Faculty Mentor: Scott Dietrich, PhD, Department of Physics
Recent advancement in the creation of dielectric superlattice structures have made it possible to significantly customize the electrical properties of graphene through in-situ electrostatic tuning. However, this requires precisely defined nanoscale structures. While interesting physical studies have come from conventional electron-beam lithography techniques, these methods are difficult to mass produce. Students will work on alternative methods to create these superlattice structures: a solution-based growth of a semicrystalline polymer that forms a periodic structure for electrostatic gating; nano-indentation of the graphene to form a lattice of holes; alternating electroplated layers of thin film II-VI compounds for electrostatic gating; and self-aligned magnetic nanoparticles whose packing defines a triangular superlattice. Students will select one technique, learn the process through collaborations with the Villanova College of Engineering, and adapt it for this application. They will then integrate the technique into the assembly of exfoliated van der Waals material structures to test its effect on graphene. Electrical characterization of the superlattice structure’s effect on graphene will be done in existing cryogenic measurement systems at Villanova.
- May 30th to week of July 29th, 2024
- The program is only open to US citizens or permanent residents.
- Applicants must be undergraduate students—graduating in summer 2024 or later. Students who graduate in spring 2024 are ineligible.
- Students studying astronomy or physics are preferred, but students from other disciplines are also welcome to apply.

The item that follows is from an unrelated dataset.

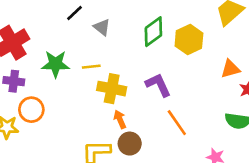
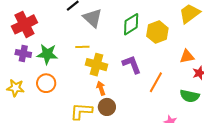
gray triangle: (102, 27) -> (93, 18), size x1.5
green star: (56, 64) -> (47, 54), moved
orange circle: (31, 110) -> (46, 83), moved
orange line: (177, 123) -> (156, 82), moved, turned 60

During the application process, you will be asked to upload (all files are secure, confidential, and only viewed by the selection committee):
- Your Personal Statement: including your research interests, career goals, and plans for employment or postgraduate education.
- Your Curriculum Vitae: including relevant work experience, academic achievements, memberships in professional and community organizations, honorary societies, etc.
- Transcripts: including every college or university where you have received credit towards your degree. This primarily for us to know what courses you've taken, rather than a record of your grades.
- Verification of enrollment for the spring 2024 semester.
- Two recommendations: including names and email addresses of individuals who have agreed to write letters of recommendation addressing your scholarly ambition and potential for research. The letters are to be sent separately by the writer, and you will need to provide your recommenders with the webpage for submitting a letter: https://tinyurl.com/Villanova24 Villanova will not request them for you.
Anyone accepted into the program must adhere to Villanova's vaccine requirements.
The application deadline for summer 2024 is Feb. 12, 2024.
Benefits of the Program
- Professional training in conducting responsible research, delivering elevator pitches for your work, and developing effective research posters
- An opportunity to present your research at a local symposium
- Up to $1500 to present your research at a professional conference of your choice during the next school year—which can cover registration, airfare, hotel, meals, etc.
*Benefits subject to change based on public health concerns.
Once you do research with us at Villanova, you are a member of our community. We are wholly invested in your future success and will continue to mentor you long after the summer ends.